One Student Knows All Experts Know: From Sparse to Dense
Fuzhao Xue, Xiaoxin He, Xiaozhe Ren, Yuxuan Lou, Yang You
TL;DR
This work addresses the gap between sparse MoE models and deployable dense networks by introducing knowledge integration, a two-stage framework that gathers knowledge from a pre-trained MoE and distills it into a dense student (OneS). Four knowledge gathering methods—Summation, Averaging, Top-K Knowledge Gathering, and SVD Knowledge Gathering—initialize the dense model, which is then refined with soft knowledge distillation to preserve MoE benefits. Across ImageNet and NLP benchmarks, OneS achieves substantial MoE benefits with far fewer trainable parameters and significant inference speedups, demonstrating strong practicality. The approach offers a scalable, hardware-friendly path to leverage MoE power in dense architectures, with promising results on vision and language tasks and clear directions for future improvements.
Abstract
Human education system trains one student by multiple experts.

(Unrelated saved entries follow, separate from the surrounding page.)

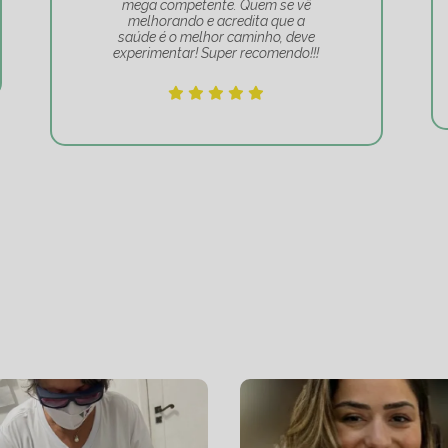
mega competente. Quem se vê
melhorando e acredita que a
saúde é o melhor caminho, deve
experimentar! Super recomendo!!!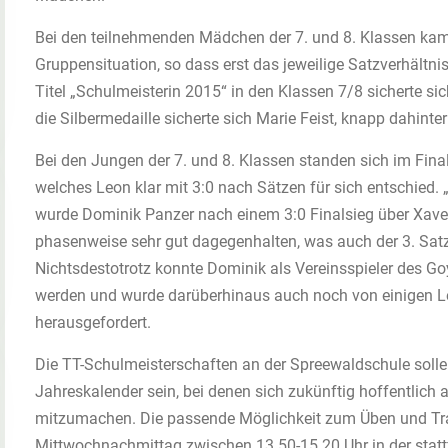
Bei den teilnehmenden Mädchen der 7. und 8. Klassen kam
Gruppensituation, so dass erst das jeweilige Satzverhältni
Titel „Schulmeisterin 2015“ in den Klassen 7/8 sicherte sic
die Silbermedaille sicherte sich Marie Feist, knapp dahinte
Bei den Jungen der 7. und 8. Klassen standen sich im Fina
welches Leon klar mit 3:0 nach Sätzen für sich entschied.
wurde Dominik Panzer nach einem 3:0 Finalsieg über Xaver
phasenweise sehr gut dagegenhalten, was auch der 3. Satz
Nichtsdestotrotz konnte Dominik als Vereinsspieler des Go
werden und wurde darüberhinaus auch noch von einigen L
herausgefordert.
Die TT-Schulmeisterschaften an der Spreewaldschule sollen
Jahreskalender sein, bei denen sich zukünftig hoffentlic
mitzumachen. Die passende Möglichkeit zum Üben und Tra
Mittwochnachmittag zwischen 13.50-15.20 Uhr in der statt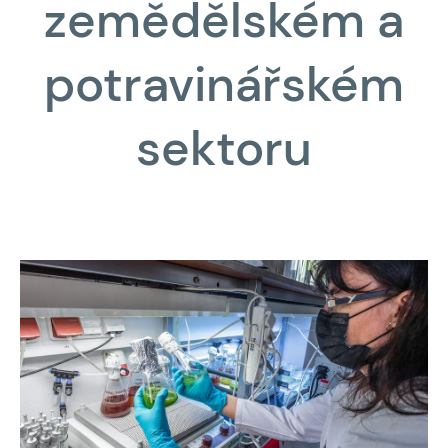
zemědělském a
potravinářském
sektoru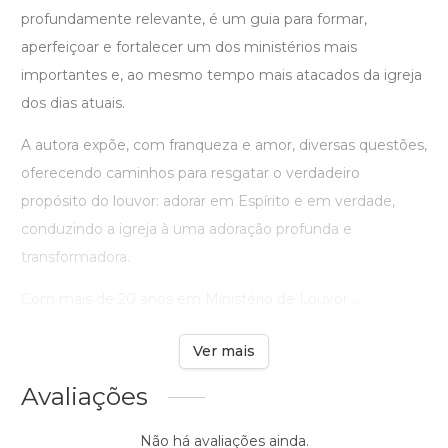
profundamente relevante, é um guia para formar,
aperfeiçoar e fortalecer um dos ministérios mais
importantes e, ao mesmo tempo mais atacados da igreja
dos dias atuais.
A autora expõe, com franqueza e amor, diversas questões,
oferecendo caminhos para resgatar o verdadeiro
propósito do louvor: adorar em Espírito e em verdade,
conduzindo a igreja à uma adoração profunda e
transformadora.
Com mais de 20 anos em Ministério de Louvor ...
Ver mais
Avaliações
Não há avaliações ainda.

Mixture-of-experts (MoE) is a powerful sparse architecture including multiple experts. However, sparse MoE model is easy to overfit, hard to deploy, and not hardware-friendly for practitioners. In this work, inspired by the human education model, we propose a novel task, knowledge integration, to obtain a dense student model (OneS) as knowledgeable as one sparse MoE. We investigate this task by proposing a general training framework including knowledge gathering and knowledge distillation. Specifically, to gather key knowledge from different pre-trained experts, we first investigate four different possible knowledge gathering methods, \ie summation, averaging, Top-K Knowledge Gathering (Top-KG), and Singular Value Decomposition Knowledge Gathering (SVD-KG) proposed in this paper. We then refine the dense student model by knowledge distillation to offset the noise from gathering. On ImageNet, our OneS preserves $61.7\%$ benefits from MoE and achieves $78.4\%$ top-1 accuracy ImageNet with only $15$M parameters. On four natural language processing datasets, OneS obtains $88.2\%$ MoE benefits and outperforms the best baseline by $51.7\%$ using the same architecture and training data. In addition, compared with the MoE counterpart, OneS can achieve $3.7 \times$ inference speedup due to less computation and hardware-friendly architecture.